Equally amazing in an era of gyrating financial markets is how Groner amassed her wealth. It stemmed from a $180 stock purchase she made some seven decades ago, her attorney and long-time friend told the Tribune.
William Marlatt says that in 1935, Groner bought three $60 shares of specially issued Abbott Laboratories stock and never sold them. Groner work as a secretary at Abbott for 43 years. The shares split a number of times over the next seventy years and Groner reinvested the dividends, says Marlatt, who says long before Groner passed away, her initial stock purchase had become a fortune.
"She did not have the (material) needs that other people have," Marlatt told the Tribune. "She could have lived in any house in Lake Forest but she chose not to."
And about that modest, white shingle house that Groner lived quietly in for years? She left that to the college, as well. It will be turned into "Grace's Cottage," a living quarters for women who receive foundation scholarships.
Lake Forest wasn't the only college surprised by a generous donation during the recession. In the spring of 2009, at least nine American universities received donations of well more than $1 million each from anonymous donors, the Associated Press reported.

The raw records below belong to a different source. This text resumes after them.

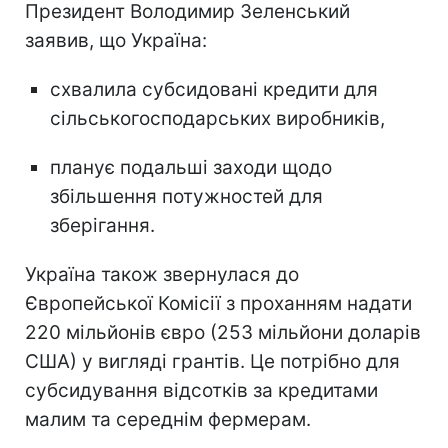
Президент Володимир Зеленський
заявив, що Україна:
схвалила субсидовані кредити для
сільськогосподарських виробників,
планує подальші заходи щодо
збільшення потужностей для
зберігання.
Україна також звернулася до
Європейської Комісії з проханням надати
220 мільйонів євро (253 мільйони доларів
США) у вигляді грантів. Це потрібно для
субсидування відсотків за кредитами
малим та середнім фермерам.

The donations ranged in size from $1.5 million for the University of North Carolina-Asheville to $8 million for Purdue University in Indiana.
"We are just so overwhelmed by the generosity of this anonymous donor's gift," Purdue spokeswoman Jeanne Norberg told ABC News. "And it really reinforces, I think, the goodness of people that is just so uplifting for us." At the University of Southern Mississippi -- which received $6 million from an anonymous donor in March -- the gift came in the nick of time.
David Wolf, USM's vice president for advancement, said that the recession and faltering stock market had forced the university to cut back on scholarships.
"A number of our endowed scholarships will not be able to produce this year any earnings to provide scholarships," he said. "The timing of this gift couldn't be any more meaningful to a university like ours so we could pick up the slack and continue to grow."
Then there's Danny Cottrell, the owner of a pharmacy in a tiny town in southern Alabama.
He decided last year that the town of Brewton needed its own stimulus and that his 24 employees deserved a little something extra. So he doled out $16,000 in cash bonuses. Every full-time worker got $700 and every part-time employee got $300.
Cottrell asked only that his workers donate 15 percent to a charity or somebody who was in worse shape than they were, and then take the rest and spend it at local businesses. To track the local impact of his "stimulus," Cottrell handed out the bonuses in $2 bills.
"I handed them their $2 bills and turned them loose," he told ABC News. "They've done a good job. I've been very pleased. They bought into it. It's really been a lot of fun. It's sort of taken on a life of its own."
The money has been spent on clothing, livestock feed, auto parts and at restaurants and bakeries in the town of roughly 5,500 people.
"A lot of them were businesses that they had never been to before," Cottrell said. "They're like everybody else. They're immediately attracted to the big-box stores."